Of the lines in the data below, write out exactly those from the one holding "そして2020年、鈴木は兵働からのラブコールに応える" through the one holding "(CC BY-SA 4.0)", both included.

→ RECORD EXTRACTS
......
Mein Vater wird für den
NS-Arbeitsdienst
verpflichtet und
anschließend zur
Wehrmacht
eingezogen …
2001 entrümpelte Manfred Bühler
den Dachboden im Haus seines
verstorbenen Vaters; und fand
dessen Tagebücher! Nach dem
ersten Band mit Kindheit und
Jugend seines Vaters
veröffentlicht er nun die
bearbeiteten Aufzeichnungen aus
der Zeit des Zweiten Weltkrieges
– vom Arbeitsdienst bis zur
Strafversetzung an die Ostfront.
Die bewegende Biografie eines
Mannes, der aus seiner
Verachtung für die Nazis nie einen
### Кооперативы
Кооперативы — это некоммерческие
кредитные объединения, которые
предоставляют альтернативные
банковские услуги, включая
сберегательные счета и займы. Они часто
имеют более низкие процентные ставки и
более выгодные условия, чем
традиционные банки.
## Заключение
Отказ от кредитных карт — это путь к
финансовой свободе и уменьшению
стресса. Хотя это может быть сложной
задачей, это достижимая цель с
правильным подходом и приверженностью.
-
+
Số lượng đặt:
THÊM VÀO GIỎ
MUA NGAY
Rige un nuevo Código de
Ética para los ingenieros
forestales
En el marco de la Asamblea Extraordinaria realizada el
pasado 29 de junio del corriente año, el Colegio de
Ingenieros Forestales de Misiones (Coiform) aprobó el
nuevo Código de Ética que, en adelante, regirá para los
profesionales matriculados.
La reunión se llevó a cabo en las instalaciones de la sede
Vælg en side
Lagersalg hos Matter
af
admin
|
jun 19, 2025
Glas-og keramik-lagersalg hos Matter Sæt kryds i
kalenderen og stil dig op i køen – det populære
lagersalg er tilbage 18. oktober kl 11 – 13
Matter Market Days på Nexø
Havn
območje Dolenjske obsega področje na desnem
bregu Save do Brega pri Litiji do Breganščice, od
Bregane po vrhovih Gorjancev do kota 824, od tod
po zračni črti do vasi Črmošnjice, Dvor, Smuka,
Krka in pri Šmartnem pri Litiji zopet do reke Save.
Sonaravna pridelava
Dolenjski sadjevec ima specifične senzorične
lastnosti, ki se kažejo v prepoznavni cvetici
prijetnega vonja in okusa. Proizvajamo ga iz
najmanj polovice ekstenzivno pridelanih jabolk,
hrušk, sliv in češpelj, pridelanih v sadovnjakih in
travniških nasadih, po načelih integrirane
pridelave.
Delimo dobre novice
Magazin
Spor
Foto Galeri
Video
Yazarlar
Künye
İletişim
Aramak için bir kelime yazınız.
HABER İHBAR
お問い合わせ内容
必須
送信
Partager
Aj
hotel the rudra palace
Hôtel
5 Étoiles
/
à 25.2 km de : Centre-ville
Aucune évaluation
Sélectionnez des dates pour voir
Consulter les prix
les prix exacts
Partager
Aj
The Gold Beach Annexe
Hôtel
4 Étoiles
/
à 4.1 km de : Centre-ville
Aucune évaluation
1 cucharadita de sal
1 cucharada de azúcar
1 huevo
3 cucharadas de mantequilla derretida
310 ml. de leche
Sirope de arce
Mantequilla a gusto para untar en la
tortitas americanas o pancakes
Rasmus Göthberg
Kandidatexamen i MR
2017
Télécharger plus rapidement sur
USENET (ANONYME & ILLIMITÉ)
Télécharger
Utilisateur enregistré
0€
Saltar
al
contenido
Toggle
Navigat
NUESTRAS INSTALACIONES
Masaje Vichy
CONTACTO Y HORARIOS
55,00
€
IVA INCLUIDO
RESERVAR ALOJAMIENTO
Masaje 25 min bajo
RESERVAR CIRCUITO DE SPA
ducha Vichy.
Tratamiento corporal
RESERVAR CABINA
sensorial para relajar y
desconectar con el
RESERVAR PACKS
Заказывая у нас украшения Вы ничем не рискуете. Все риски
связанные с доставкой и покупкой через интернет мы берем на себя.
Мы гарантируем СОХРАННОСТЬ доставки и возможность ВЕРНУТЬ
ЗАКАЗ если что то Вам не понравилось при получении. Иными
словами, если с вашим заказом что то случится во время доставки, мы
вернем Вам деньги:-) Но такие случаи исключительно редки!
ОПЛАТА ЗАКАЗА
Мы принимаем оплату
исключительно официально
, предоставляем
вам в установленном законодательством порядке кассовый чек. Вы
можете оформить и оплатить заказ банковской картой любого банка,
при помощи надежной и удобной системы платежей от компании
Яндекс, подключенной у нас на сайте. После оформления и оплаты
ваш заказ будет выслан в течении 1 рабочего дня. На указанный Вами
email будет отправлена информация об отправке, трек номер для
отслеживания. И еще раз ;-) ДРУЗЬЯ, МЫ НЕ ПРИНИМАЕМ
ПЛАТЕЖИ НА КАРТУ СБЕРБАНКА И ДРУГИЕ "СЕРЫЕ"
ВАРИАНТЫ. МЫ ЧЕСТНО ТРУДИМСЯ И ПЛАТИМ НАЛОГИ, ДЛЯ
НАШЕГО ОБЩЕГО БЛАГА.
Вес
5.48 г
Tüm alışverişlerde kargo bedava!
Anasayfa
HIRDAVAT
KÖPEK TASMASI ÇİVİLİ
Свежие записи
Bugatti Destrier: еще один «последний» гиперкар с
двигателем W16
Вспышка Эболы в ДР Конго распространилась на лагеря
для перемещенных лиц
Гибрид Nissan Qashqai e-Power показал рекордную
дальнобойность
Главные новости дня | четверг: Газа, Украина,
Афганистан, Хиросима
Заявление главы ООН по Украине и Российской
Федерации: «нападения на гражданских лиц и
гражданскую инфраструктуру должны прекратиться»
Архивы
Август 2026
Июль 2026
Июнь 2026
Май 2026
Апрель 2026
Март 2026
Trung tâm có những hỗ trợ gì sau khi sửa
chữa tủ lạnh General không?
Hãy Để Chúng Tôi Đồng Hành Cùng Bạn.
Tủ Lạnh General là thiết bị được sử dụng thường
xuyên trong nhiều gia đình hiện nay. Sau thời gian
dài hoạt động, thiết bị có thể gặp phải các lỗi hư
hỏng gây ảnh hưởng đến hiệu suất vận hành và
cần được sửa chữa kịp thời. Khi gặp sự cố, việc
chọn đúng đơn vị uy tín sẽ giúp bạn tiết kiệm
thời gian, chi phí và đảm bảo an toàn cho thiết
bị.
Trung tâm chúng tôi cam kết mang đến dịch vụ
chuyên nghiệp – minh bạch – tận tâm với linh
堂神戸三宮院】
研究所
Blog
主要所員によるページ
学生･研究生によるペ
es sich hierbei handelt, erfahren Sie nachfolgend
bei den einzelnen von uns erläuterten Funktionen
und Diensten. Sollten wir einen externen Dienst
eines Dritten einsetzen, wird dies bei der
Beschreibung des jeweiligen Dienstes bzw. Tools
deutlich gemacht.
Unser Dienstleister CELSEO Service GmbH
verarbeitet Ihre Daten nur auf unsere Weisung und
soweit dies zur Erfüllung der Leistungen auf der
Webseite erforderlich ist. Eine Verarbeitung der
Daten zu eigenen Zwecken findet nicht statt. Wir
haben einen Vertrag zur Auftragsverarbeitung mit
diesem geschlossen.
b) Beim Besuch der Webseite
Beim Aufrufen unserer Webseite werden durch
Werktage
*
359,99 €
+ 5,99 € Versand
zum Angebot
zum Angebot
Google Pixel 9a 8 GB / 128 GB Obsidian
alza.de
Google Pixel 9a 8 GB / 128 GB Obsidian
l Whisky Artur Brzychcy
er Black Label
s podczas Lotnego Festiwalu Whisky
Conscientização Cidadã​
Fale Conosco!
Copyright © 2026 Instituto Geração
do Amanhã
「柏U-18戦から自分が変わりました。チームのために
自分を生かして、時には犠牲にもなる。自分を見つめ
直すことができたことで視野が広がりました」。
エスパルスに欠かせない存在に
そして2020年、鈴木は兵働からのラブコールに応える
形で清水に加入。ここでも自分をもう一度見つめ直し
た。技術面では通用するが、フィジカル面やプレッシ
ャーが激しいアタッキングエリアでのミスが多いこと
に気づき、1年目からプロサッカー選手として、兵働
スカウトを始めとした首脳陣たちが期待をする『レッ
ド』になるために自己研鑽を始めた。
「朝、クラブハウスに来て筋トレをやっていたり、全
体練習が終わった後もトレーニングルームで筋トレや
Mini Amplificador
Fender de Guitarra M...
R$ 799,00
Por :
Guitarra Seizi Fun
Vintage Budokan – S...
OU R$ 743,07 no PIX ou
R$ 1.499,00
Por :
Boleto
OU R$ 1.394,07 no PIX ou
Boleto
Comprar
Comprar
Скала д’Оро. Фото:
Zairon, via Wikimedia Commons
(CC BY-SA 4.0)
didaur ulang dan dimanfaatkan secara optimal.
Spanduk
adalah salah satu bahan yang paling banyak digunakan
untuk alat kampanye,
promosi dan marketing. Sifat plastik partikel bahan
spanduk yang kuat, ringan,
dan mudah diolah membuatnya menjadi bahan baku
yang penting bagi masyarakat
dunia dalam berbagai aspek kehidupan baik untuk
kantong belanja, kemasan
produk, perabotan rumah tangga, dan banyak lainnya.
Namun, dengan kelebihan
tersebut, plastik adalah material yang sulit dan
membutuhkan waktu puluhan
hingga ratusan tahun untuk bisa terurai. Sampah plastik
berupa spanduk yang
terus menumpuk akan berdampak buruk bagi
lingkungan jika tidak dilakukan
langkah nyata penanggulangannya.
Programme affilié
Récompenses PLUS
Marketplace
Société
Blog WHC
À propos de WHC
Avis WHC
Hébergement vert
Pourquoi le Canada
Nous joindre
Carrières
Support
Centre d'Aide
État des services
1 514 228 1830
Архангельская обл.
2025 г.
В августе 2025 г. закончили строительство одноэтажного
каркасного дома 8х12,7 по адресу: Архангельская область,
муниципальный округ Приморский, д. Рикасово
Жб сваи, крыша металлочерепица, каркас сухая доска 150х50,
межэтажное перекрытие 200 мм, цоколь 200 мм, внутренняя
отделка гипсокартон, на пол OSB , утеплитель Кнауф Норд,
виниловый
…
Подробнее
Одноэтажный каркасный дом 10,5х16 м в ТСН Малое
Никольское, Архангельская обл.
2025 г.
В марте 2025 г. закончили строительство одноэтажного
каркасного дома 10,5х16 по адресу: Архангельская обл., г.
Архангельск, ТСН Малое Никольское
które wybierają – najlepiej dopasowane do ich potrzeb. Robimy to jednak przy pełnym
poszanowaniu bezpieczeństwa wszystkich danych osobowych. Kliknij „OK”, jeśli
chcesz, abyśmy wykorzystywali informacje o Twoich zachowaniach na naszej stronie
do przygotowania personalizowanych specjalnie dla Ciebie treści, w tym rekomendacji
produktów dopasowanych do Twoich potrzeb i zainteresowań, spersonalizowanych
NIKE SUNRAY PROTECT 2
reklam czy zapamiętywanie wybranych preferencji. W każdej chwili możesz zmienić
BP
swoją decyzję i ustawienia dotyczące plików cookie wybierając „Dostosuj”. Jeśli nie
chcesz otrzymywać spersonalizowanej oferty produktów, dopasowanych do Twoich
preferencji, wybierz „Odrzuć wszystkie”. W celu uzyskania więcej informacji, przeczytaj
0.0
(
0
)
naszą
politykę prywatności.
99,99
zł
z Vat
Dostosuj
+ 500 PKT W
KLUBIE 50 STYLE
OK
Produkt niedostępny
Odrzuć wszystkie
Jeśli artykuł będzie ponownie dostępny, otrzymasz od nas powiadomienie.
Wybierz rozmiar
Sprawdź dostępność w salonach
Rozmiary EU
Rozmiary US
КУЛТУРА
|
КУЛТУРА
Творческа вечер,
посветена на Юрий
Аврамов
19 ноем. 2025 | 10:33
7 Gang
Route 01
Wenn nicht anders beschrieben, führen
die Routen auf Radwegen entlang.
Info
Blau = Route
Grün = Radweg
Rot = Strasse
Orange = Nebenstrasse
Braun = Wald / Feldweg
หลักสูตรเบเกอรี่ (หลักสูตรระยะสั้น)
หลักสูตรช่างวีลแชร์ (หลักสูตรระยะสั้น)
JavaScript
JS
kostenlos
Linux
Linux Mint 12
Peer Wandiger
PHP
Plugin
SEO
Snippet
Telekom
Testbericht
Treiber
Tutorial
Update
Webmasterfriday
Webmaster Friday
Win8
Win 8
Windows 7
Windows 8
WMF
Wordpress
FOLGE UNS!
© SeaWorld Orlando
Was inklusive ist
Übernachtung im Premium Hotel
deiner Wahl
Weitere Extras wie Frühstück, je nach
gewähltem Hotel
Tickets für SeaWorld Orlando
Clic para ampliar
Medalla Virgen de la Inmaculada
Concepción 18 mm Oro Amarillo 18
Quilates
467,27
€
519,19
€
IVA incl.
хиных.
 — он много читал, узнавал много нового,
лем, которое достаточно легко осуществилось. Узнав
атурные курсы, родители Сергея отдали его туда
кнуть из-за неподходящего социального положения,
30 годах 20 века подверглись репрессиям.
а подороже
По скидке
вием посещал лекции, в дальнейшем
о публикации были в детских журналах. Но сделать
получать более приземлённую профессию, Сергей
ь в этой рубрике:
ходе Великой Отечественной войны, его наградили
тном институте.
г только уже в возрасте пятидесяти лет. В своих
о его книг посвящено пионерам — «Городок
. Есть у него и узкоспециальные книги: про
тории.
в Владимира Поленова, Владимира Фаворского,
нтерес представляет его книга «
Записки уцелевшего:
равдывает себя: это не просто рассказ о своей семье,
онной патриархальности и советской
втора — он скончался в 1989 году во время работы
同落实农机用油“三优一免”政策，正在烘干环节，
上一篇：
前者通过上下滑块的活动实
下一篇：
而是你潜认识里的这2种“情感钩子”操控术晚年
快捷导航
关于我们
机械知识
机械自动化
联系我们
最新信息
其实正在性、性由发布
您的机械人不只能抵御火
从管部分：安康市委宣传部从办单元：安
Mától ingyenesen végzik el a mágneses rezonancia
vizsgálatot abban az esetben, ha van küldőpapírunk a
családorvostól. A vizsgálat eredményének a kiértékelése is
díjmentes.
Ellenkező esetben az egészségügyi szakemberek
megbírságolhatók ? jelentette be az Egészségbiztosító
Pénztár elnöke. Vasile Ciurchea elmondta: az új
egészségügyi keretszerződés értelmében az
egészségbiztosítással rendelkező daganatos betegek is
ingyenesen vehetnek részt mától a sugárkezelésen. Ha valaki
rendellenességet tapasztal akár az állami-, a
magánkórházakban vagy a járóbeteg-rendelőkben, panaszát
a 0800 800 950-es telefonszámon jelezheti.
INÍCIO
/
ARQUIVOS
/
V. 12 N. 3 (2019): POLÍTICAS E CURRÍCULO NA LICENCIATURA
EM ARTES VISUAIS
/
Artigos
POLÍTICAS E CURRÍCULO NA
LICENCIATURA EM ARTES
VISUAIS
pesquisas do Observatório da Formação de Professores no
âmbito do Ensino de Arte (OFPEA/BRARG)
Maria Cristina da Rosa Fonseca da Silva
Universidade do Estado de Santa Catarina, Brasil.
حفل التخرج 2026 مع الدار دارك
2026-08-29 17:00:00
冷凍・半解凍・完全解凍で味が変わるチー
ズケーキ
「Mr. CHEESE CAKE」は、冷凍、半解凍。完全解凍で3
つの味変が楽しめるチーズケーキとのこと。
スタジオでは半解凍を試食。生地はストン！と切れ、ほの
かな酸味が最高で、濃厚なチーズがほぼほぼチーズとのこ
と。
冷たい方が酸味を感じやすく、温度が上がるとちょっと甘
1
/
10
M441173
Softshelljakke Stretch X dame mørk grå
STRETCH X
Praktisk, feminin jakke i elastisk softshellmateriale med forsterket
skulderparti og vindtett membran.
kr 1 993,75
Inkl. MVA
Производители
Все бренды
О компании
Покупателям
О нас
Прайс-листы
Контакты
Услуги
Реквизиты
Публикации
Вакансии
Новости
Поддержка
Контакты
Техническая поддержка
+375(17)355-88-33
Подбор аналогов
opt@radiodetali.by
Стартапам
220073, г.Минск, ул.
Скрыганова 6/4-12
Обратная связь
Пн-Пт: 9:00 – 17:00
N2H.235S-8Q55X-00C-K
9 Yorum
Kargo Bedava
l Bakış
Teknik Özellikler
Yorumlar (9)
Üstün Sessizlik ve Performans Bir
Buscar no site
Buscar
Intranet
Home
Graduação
......
→ FINISHED EXERCISE
そして2020年、鈴木は兵働からのラブコールに応える
形で清水に加入。ここでも自分をもう一度見つめ直し
た。技術面では通用するが、フィジカル面やプレッシ
ャーが激しいアタッキングエリアでのミスが多いこと
に気づき、1年目からプロサッカー選手として、兵働
スカウトを始めとした首脳陣たちが期待をする『レッ
ド』になるために自己研鑽を始めた。
「朝、クラブハウスに来て筋トレをやっていたり、全
体練習が終わった後もトレーニングルームで筋トレや
Mini Amplificador
Fender de Guitarra M...
R$ 799,00
Por :
Guitarra Seizi Fun
Vintage Budokan – S...
OU R$ 743,07 no PIX ou
R$ 1.499,00
Por :
Boleto
OU R$ 1.394,07 no PIX ou
Boleto
Comprar
Comprar
Скала д’Оро. Фото:
Zairon, via Wikimedia Commons
(CC BY-SA 4.0)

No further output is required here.